Abrasive adversarial seems more often on display. And the slash-and-burn tactics are used even when they appear to offer few electoral advantages. Thus, the level of discord is artificially heightened, as Gray C. Jacobson of the University of California suggests in a recent paper that analyses the ideological confrontations of the congressional parties. Morris P. Fiorina says that the commonly held belief that the majority of the American people are at either extremes of the political spectrum a misconception promoted by ideological activists and a sensationalistic news media.
He proves his hypothesis that most Americans are actually moderates and centrist in their political views by examining issues such as abortion, homosexuality, religious commitment and economic standing among voters. Firstly, he addresses the popular assumptions that the two sides in the culture war are the conservative red and liberal blue states. He uses the polls taken in 2000 to illustrate that unlike popular theory, most voters in both red and blue states are neither left nor right but moderate. In fact, there are more independents in America than Democrats or Republicans.
He takes a close look at voter’s preferences on different religious groups, political issues and party associations among red and blue states.
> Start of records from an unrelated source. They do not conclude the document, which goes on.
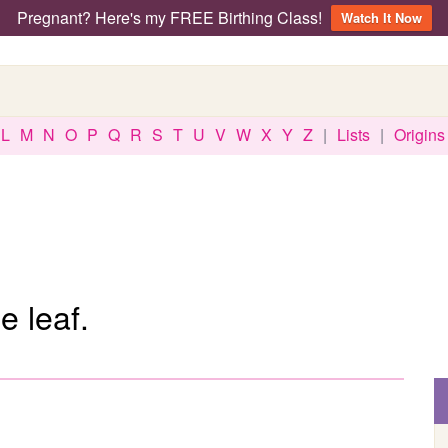
Pregnant? Here's my FREE Birthing Class!
Watch It Now
L
M
N
O
P
Q
R
S
T
U
V
W
X
Y
Z
|
Lists
|
Origins
e leaf.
He concludes that although there are differences between voters in red and blue states, they are small and not reflective of any deep divide. He also accounts for the gender gap among men and women in politics as only representative of political elites who push agendas associated with specific gender, such as the mostly female women rights activists and mostly male religiously conservative activists.
He disputes the belief that religion plays a bigger role in voter affiliation than economics in recent elections. Religion does play a bigger role than it did before 1992 (pg. 69), but economics has actually also grow in impact in recent decades (pg. 71). Although he acknowledges that religion did play a big role in the 2000 elections, he seems unconvinced that this is evidence of a new trend.
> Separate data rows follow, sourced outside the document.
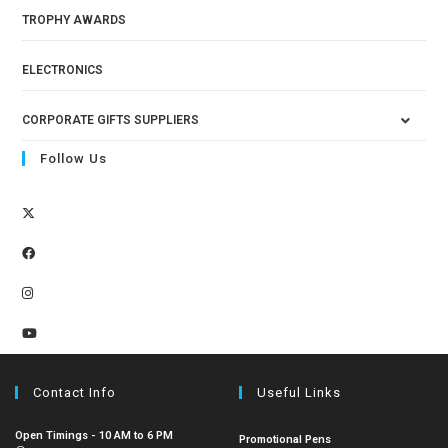
TROPHY AWARDS
ELECTRONICS
CORPORATE GIFTS SUPPLIERS
Follow Us
Contact Info
Useful Links
Open Timings - 10 AM to 6 PM
Promotional Pens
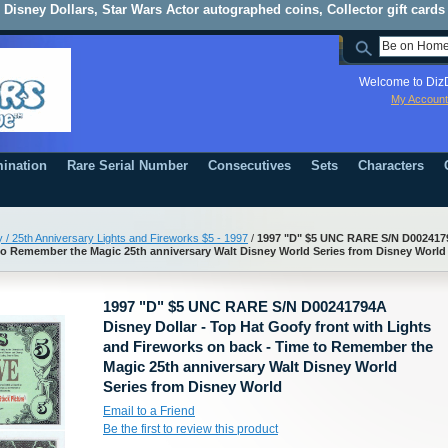
Disney Dollars, Star Wars Actor autographed coins, Collector gift cards
Welcome to DizD
My Account
ination
Rare Serial Number
Consecutives
Sets
Characters
 / 25th Anniversary Lights and Fireworks $5 - 1997
/
1997 "D" $5 UNC RARE S/N D00241794
to Remember the Magic 25th anniversary Walt Disney World Series from Disney World
1997 "D" $5 UNC RARE S/N D00241794A
Disney Dollar - Top Hat Goofy front with Lights
and Fireworks on back - Time to Remember the
Magic 25th anniversary Walt Disney World
Series from Disney World
Email to a Friend
Be the first to review this product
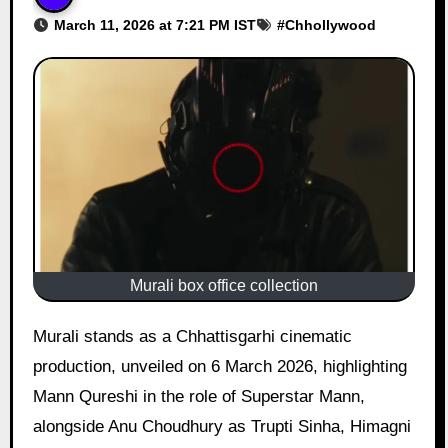
March 11, 2026 at 7:21 PM IST
#
Chhollywood
Murali box office collection
Murali stands as a Chhattisgarhi cinematic
production, unveiled on 6 March 2026, highlighting
Mann Qureshi in the role of Superstar Mann,
alongside Anu Choudhury as Trupti Sinha, Himagni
He argues that though Americans differ in their political beliefs based on factors inclusive of but not restricted to regional, religious and gender differences, these differences are not to a statistical degree that would support the theory of a truly polarized society. He believes that it is not the American voter who gets polarized but the political parties that are aligning themselves farther from center. This means even if the Americans are not having culture war, their political parties are thus forcing voters to take sides.
There is only the appearance of a polarized electorate when in reality polarization is occurring only among the elites who choose the candidates the electorate must choose from (pg. 78). The media are among the political elites thus further the image of a polarized nation. He takes a critical look at the moral aspect of Clinton’s impact on American society, as he goes on to say that if democrats nominated a truly moral candidate, one who both talked the talk as well as walked the walk, “the relationship between voter religiosity and candidate choice would be muted” (pg. 9). He offers some ideas for changing the direction of American politics, but he is skeptical as to whether they will do well. He suggests that primary reform which would change the way Americans are able to vote for candidates of both parties, and redistricting current voter districts. For example, a voter could vote a Democrat for one office and a Republican for another (pg. 107). He believes that this would attract more moderates to vote in elections.